Real-time media encoding: Each videophone must have encoding and decoding capabilities. Speech and video signals must be encoded and transmitted in real-time to the other peer end. This requirement implies that mobile devices need a higher processing power because of the additional encoding capability (devices for mobile streaming require only decoding capability). Real-time encoding must be performed efficiently and with the shortest delays.
Delay sensitivity: Mobile video telephony systems are real-time with conversational features. This implies that a high level of interactivity between the two endpoints is a must to guarantee that the system is usable for speech and video conversations. A conversation can be held only if the end-to-end delays are very tight and preferably constant. For instance, the characteristic of conversationality and dialog interactivity between two parties would be lost in the case of end-to-end delays larger than few hundred milliseconds. This is the most-critical success factor for a mobile video telephony service. In order to guarantee low end-to-end delays, both network and mobile stations must be optimized for processing of conversational traffic. A very important factor in mobile videophone systems is error resilience: any mechanism for error detection and correction/concealment must be run within the maximum delay budget allowed. For this reason, retransmission algorithms at the network or application level cannot normally be used, and forward error correction (FEC) or error concealment algorithms are the only possible choice for providing error resilience against bit errors (or packet losses) produced by the air interface.
A mobile video telephony system consists mainly of two mobile videophones, used by the end users, and the mobile network. Figure 21.1 describes the high-level architecture of a typical mobile video telephony system over an IP-based mobile network. We will follow an end-to-end approach, analyzing the system in its different parts.
Figure 21.1: A typical mobile video telephony system.
Mobile videophone A is connected to the mobile network through a logical connection established between the network and the mobile station addresses called Packet Data Protocol (PDP) context. PDP uses physical transport channels in the downlink and uplink directions to enable data transfer in the two directions. The mobile device has the capability to roam (i.e., upon mobility, change the network operator without affecting the received service), provided there is always radio coverage to guarantee the service. The mobile videophone is equipped with ordinary telephony hardware (microphone and speaker) and video hardware (camera and display).

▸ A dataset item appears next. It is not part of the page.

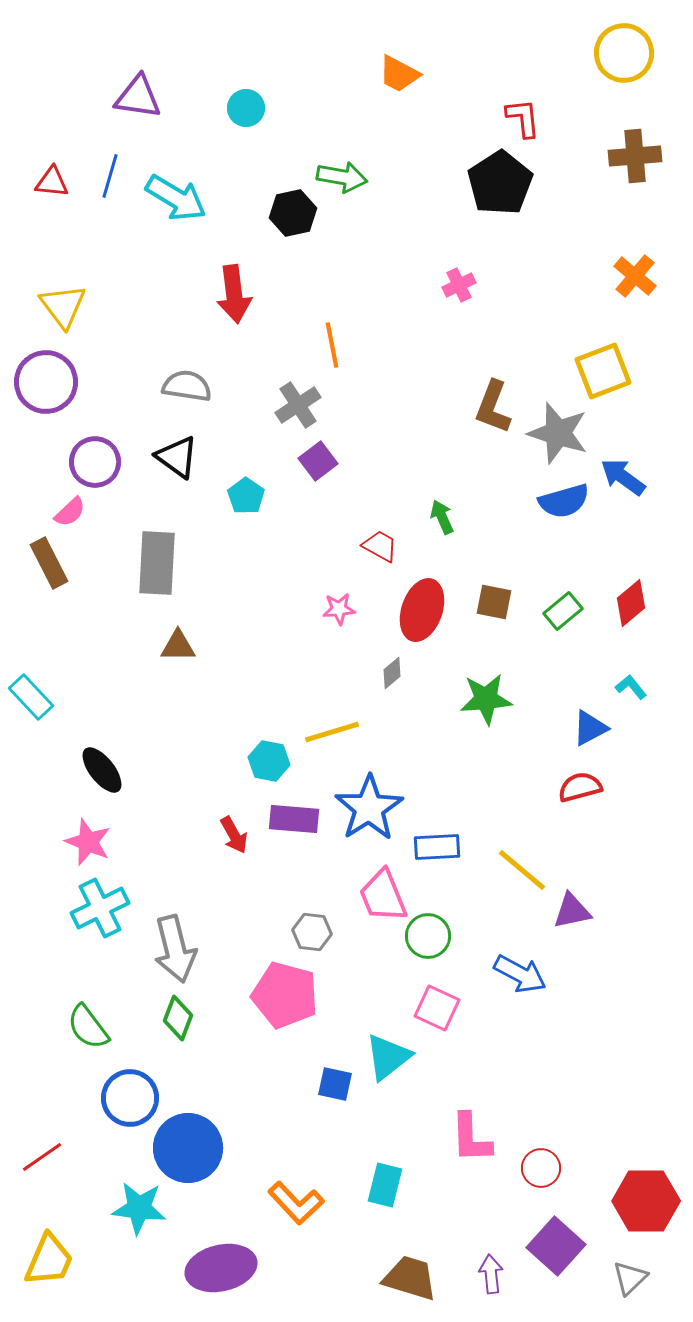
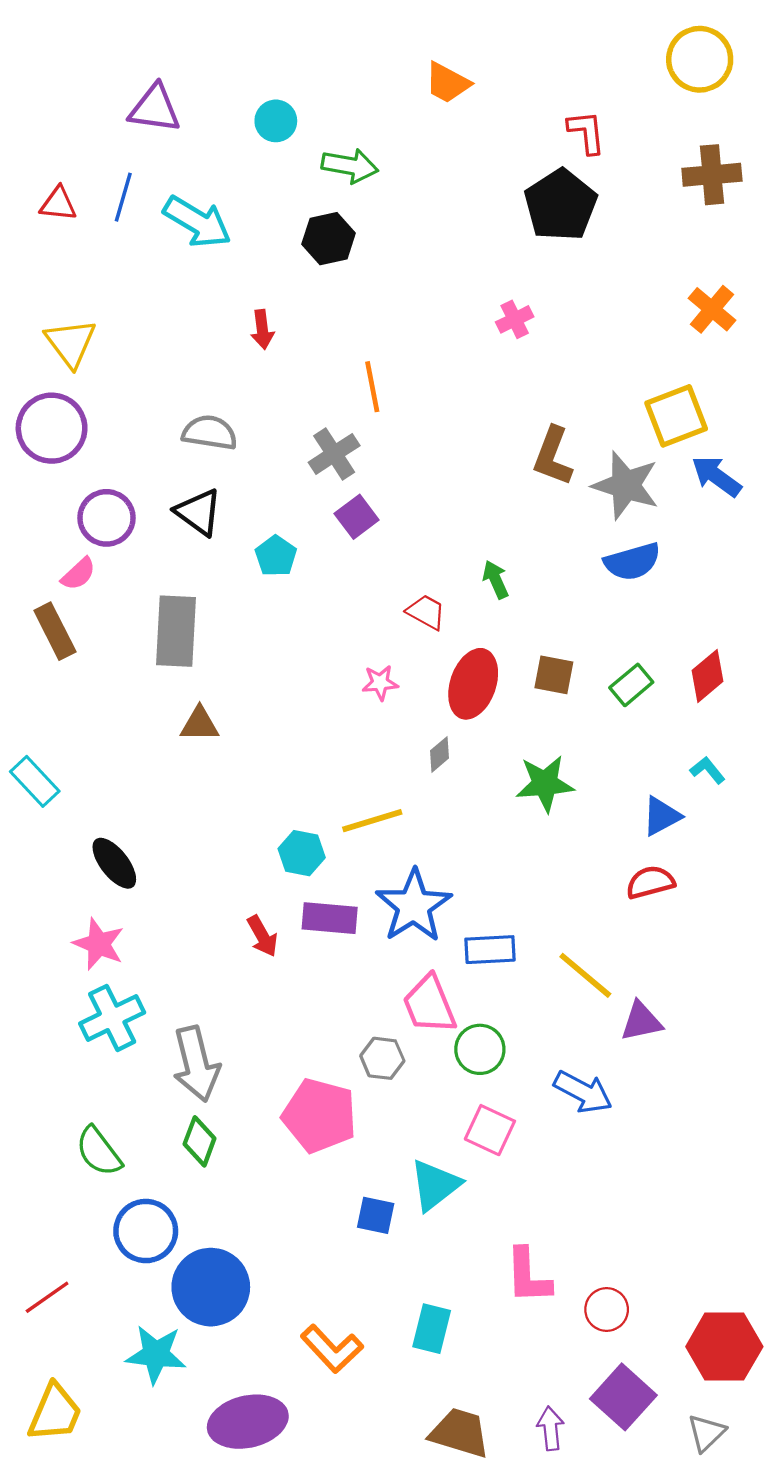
green arrow: (342, 177) -> (350, 166), moved
red arrow: (234, 294) -> (262, 329), size x0.6
blue arrow: (623, 477) -> (716, 476), moved
gray hexagon: (312, 932) -> (382, 1058), moved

The speech and video content is created in a live fashion from the microphone and camera input. This is encoded in real-time by the mobile device and transmitted in the uplink direction toward the network and the other end user. Speech and video data in the opposite direction (downlink) is conveyed from the network to mobile videophone A, which performs data decoding and display/playback of video and speech data. In addition, the videophone sends and receives information for session establishment, QoS control, and media synchronization. The videophone may react promptly upon reception of QoS reports, taking appropriate actions for guaranteeing the best possible media quality at any instant.
The mobile network carries conversational multimedia and control traffic in the uplink and downlink directions, allowing real-time communication between the two mobile videophone users.
Mobile videophone B is placed at the other end of the architecture shown in Figure 21.1. Its functionality is symmetrically identical to that provided by mobile videophone A.